Intel Arc B580 Battlemage: Successful performance debut
Page 2: Loudness and power consumption
One of the major criticisms of the Arc-A series was the unseasonably high power consumption in idle mode, i.e. when the card only had to display the Windows desktop. Although there were a few tricks, such as switching on native PCIe power management via ASPM in the BIOS and setting the "Connection state power management" for PCI Express to "Maximum power savings" in the Windows power saving plans, this did not work in all cases. This was also the case on our test system and various other PCs.
Intel's Arc B580 can now do this better. Without these tricks, the idle power consumption was still a high 37 to 40 watts, regardless of whether a Full HD display with 60 Hz was connected, a 4K144 screen or a mixed triple. However, with the above settings, the Arc B580 only needs just under 6 watts for an FHD60 display, 8 watts for two and 17 watts for three. 4K screens were at 21 (1 screen) to 23 watts (2 monitors), with 120 Hertz at 26 watts. With 144 Hertz in 4K or in mixed mode, the energy-saving tricks were virtually ineffective.
They also had no effect on the card's power consumption under load. This was up to 185 watts in 3D scenes and thus just below the total board power of 190 watts set by Intel; individual peaks in the millisecond range just exceeded the 200-watt mark. In the full load test with Furmark, we measured 207 watts with peaks of 225 watts, which corresponds exactly to the official limit of the PEG slot and the card's single eight-pin power connector.

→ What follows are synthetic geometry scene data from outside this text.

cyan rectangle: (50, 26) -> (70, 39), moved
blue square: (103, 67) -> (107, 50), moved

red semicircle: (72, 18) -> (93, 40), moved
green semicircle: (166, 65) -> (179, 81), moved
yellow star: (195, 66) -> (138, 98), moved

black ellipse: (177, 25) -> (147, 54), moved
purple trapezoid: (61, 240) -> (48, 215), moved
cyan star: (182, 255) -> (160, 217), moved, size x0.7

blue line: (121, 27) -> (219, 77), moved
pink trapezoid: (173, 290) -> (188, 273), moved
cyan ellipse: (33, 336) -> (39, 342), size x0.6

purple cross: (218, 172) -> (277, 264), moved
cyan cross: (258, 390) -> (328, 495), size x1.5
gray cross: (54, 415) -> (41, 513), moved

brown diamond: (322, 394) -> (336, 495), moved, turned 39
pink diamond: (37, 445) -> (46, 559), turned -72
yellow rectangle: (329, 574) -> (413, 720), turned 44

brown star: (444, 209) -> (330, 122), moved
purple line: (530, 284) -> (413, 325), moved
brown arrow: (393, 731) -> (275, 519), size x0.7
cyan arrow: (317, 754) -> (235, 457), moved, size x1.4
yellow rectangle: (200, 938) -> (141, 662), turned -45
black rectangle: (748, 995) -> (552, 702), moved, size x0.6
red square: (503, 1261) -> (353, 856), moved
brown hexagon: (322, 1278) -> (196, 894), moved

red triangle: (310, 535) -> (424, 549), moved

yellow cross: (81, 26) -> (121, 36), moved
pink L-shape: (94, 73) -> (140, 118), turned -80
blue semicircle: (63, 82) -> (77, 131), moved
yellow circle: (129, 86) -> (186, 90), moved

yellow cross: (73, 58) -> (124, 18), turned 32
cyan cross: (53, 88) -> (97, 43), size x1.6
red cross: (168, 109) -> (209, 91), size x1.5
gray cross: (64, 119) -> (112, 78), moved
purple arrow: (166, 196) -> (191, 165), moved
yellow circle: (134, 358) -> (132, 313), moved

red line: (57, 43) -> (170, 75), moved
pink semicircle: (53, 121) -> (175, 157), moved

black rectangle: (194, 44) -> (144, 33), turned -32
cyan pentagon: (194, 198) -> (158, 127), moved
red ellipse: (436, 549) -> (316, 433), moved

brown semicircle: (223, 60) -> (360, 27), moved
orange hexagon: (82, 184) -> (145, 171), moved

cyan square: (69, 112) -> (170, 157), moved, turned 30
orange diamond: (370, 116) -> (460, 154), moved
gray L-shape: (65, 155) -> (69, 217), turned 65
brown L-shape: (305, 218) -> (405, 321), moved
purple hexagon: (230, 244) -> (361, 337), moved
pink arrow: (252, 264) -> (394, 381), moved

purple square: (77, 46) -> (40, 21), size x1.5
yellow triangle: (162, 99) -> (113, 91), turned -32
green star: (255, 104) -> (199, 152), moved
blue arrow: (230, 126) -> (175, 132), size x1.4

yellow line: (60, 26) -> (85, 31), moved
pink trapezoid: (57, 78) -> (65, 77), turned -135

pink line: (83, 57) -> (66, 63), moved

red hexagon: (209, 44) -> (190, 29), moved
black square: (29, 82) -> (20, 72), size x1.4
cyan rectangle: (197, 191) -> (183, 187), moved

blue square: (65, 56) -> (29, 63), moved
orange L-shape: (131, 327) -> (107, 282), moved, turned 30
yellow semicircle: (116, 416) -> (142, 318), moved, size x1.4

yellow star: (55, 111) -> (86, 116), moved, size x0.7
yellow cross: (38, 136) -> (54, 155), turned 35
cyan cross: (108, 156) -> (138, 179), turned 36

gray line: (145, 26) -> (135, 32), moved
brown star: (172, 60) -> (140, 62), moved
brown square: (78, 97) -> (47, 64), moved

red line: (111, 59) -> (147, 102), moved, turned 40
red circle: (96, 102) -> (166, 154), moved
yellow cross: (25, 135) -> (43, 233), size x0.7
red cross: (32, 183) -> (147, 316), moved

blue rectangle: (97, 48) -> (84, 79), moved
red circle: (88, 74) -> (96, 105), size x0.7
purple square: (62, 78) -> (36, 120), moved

The clock rate also showed that the card was working at its limit. In games and the 3D tests, it was otherwise stuck at 2850 MHz, i.e. 180 MHz above the specified "Game Clock" as the average boost in games. In Furmark, however, the card had to drop to 2700 MHz, but was still above Intel's promise.
Quiet reference card
The two-slot cooling system with its two 85-millimeter fans is not working at its limit. As usual, the fans mostly stand still in idle mode and do not produce any noise. As they start to rotate at 49 °C with a 30 percent PWM signal, they sporadically started up briefly at an inaudible 600 rpm during the test. This increased to up to 1500 rpm under full load, but even then the card was only faintly audible from the casing. Our measuring device in a low-noise room showed a very good 0.5 sone, even the control measurement with the side panel open showed only 0.1 sone more – very nice.
The OC functions for the graphics chip in the driver caused us a few crashes, which also deactivated the "rBar" function, which is important for optimum performance, each time after the subsequent reboot, so that we had to reactivate it in the BIOS setup. We cannot describe this function as really stable at the moment. We were able to overclock the graphics memory more reliably, albeit with moderate success: Our test sample only managed a measly 19.8 GT/s instead of the factory default 19.5 GT/s. We experienced regular reboots above 20 GT/s.